[llvm] r221009 - Correctly update dom-tree after loop vectorizer.

Michael Zolotukhin mzolotukhin at apple.com
Sat Nov 1 12:08:40 PDT 2014


Hi Eric,
> On Oct 31, 2014, at 5:58 PM, Eric Christopher <echristo at gmail.com> wrote:
> 
> Few comments:
> 
> Please remove unnecessary attributes from test cases.
Sure, I’ll try to trim them. Though this testcase is already reduced from a bigger one with bugpoint, so I assumed it’s already ultimately minimized.

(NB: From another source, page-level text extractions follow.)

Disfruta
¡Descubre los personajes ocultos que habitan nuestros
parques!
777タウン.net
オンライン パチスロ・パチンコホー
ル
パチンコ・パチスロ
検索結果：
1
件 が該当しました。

> Also, can you explain why this is the correct fix? Your commit message isn't enlightening and neither is the testcase.
There was some explanation in another thread, but I’ll try to reproduce it with a little history here.

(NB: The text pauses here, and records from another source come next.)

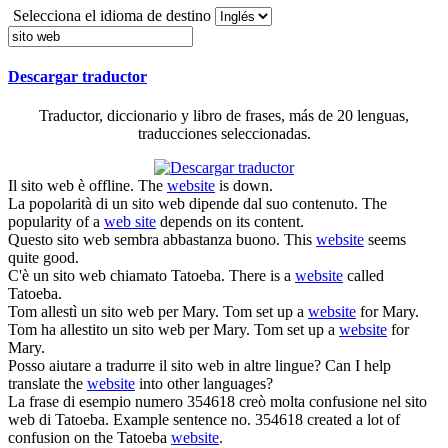
Selecciona el idioma de destino
Descargar traductor
Traductor, diccionario y libro de frases, más de 20 lenguas,
traducciones seleccionadas.
Il
sito web
è offline.
The
website
is down.
La popolarità di un
sito web
dipende dal suo contenuto.
The
popularity of a
web site
depends on its content.
Questo
sito web
sembra abbastanza buono.
This
website
seems
quite good.
C'è un
sito web
chiamato Tatoeba.
There is a
website
called
Tatoeba.
Tom allestì un
sito web
per Mary.
Tom set up a
website
for Mary.
Tom ha allestito un
sito web
per Mary.
Tom set up a
website
for
Mary.
Posso aiutare a tradurre il
sito web
in altre lingue?
Can I help
translate the
website
into other languages?
La frase di esempio numero 354618 creò molta confusione nel
sito
web
di Tatoeba.
Example sentence no. 354618 created a lot of
confusion on the Tatoeba
website
.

Some time ago Chandler introduced a new flag ‘-extra-vectorizer-passes’, and I decided to run some benchmarks to see if there are any gains from it on my configuration. The extra passes are CSE, InstCombine, and SimplifyCFG invoked several times before and after the loop vectorizer pass. But with that flag several specs failed with “Broken function” error. I tried to find out, which pass is guilty and discover that after loop vectorizer don-tree info is incorrect. Fixing it then wasn’t hard.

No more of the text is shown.